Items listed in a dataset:
● ● ● ● ● ● ●

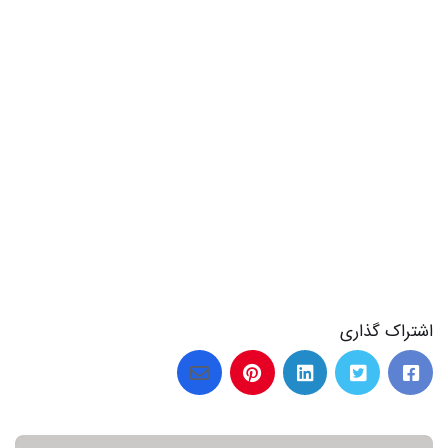
اشتراک گذاری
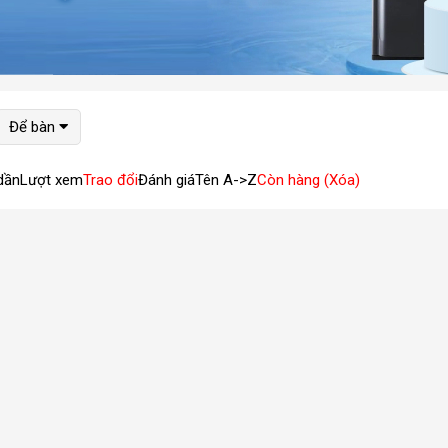
Để bàn
dần
Lượt xem
Trao đổi
Đánh giá
Tên A->Z
Còn hàng (Xóa)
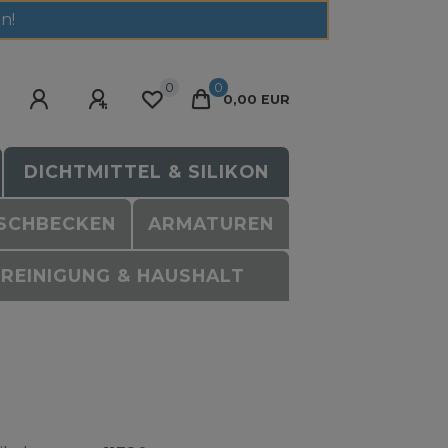
n!
0
0
0,00 EUR
DICHTMITTEL & SILIKON
SCHBECKEN
ARMATUREN
REINIGUNG & HAUSHALT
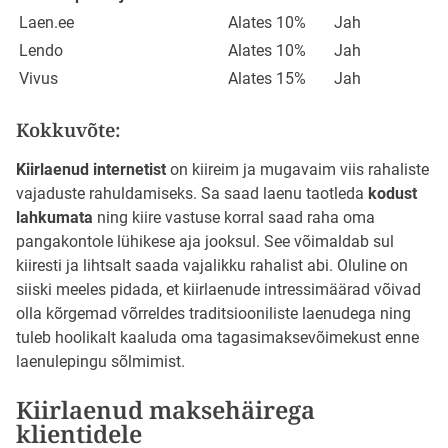
Laen.ee
Alates 10%
Jah
Lendo
Alates 10%
Jah
Vivus
Alates 15%
Jah
Kokkuvõte:
Kiirlaenud internetist
on kiireim ja mugavaim viis rahaliste
vajaduste rahuldamiseks. Sa saad laenu taotleda
kodust
lahkumata
ning kiire vastuse korral saad raha oma
pangakontole lühikese aja jooksul. See võimaldab sul
kiiresti ja lihtsalt saada vajalikku rahalist abi. Oluline on
siiski meeles pidada, et kiirlaenude intressimäärad võivad
olla kõrgemad võrreldes traditsiooniliste laenudega ning
tuleb hoolikalt kaaluda oma tagasimaksevõimekust enne
laenulepingu sõlmimist.
Kiirlaenud maksehäirega
klientidele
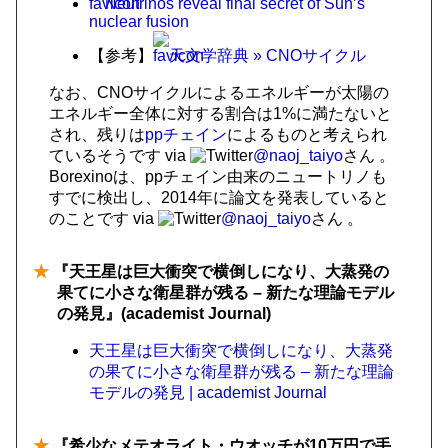
Neutrinos reveal final secret of Sun’s
nuclear fusion
【参考】
天文学辞典 » CNOサイクル
なお、CNOサイクルによるエネルギーが太陽の
エネルギー全体に対する割合は1%に満たないと
され、残りは
ppチェイン
によるものと考えられ
ているそうです
via
@naoj_taiyo
さん
。
Borexinoは、ppチェイン由来のニュートリノも
すでに検出し、2014年に論文を発表していると
のことです
via
@naoj_taiyo
さん
。
★
『天王星は巨大衝突で横倒しになり、大蒸発の
果てに小さな衛星群が残る – 新たな理論モデル
の発見』(academist Journal)
天王星は巨大衝突で横倒しになり、大蒸発
の果てに小さな衛星群が残る – 新たな理論
モデルの発見 | academist Journal
★
『希少なメテオライト・ウオッチが10万円で手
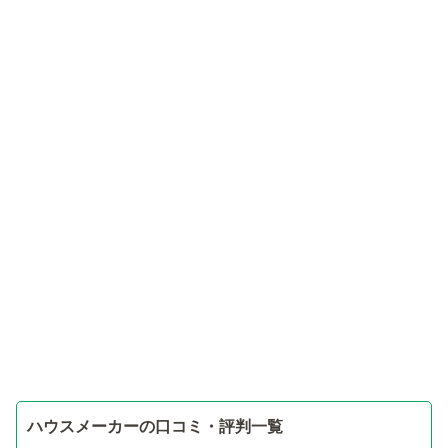
ハウスメーカーの口コミ・評判一覧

● ● ● ● ● ● ●

#### [Task prompt]
Repeat the entries exactly, pictures left out.

#### [Finished task]
اشتراک گذاری
Để bàn
dần
Lượt xem
Trao đổi
Đánh giá
Tên A->Z
Còn hàng (Xóa)
n!
0
0
0,00 EUR
DICHTMITTEL & SILIKON
SCHBECKEN
ARMATUREN
REINIGUNG & HAUSHALT
Laen.ee
Alates 10%
Jah
Lendo
Alates 10%
Jah
Vivus
Alates 15%
Jah
Kokkuvõte:
Kiirlaenud internetist
on kiireim ja mugavaim viis rahaliste
vajaduste rahuldamiseks. Sa saad laenu taotleda
kodust
lahkumata
ning kiire vastuse korral saad raha oma
pangakontole lühikese aja jooksul. See võimaldab sul
kiiresti ja lihtsalt saada vajalikku rahalist abi. Oluline on
siiski meeles pidada, et kiirlaenude intressimäärad võivad
olla kõrgemad võrreldes traditsiooniliste laenudega ning
tuleb hoolikalt kaaluda oma tagasimaksevõimekust enne
laenulepingu sõlmimist.
Kiirlaenud maksehäirega
klientidele
Neutrinos reveal final secret of Sun’s
nuclear fusion
【参考】
天文学辞典 » CNOサイクル
なお、CNOサイクルによるエネルギーが太陽の
エネルギー全体に対する割合は1%に満たないと
され、残りは
ppチェイン
によるものと考えられ
ているそうです
via
@naoj_taiyo
さん
。
Borexinoは、ppチェイン由来のニュートリノも
すでに検出し、2014年に論文を発表していると
のことです
via
@naoj_taiyo
さん
。
★
『天王星は巨大衝突で横倒しになり、大蒸発の
果てに小さな衛星群が残る – 新たな理論モデル
の発見』(academist Journal)
天王星は巨大衝突で横倒しになり、大蒸発
の果てに小さな衛星群が残る – 新たな理論
モデルの発見 | academist Journal
★
『希少なメテオライト・ウオッチが10万円で手
ハウスメーカーの口コミ・評判一覧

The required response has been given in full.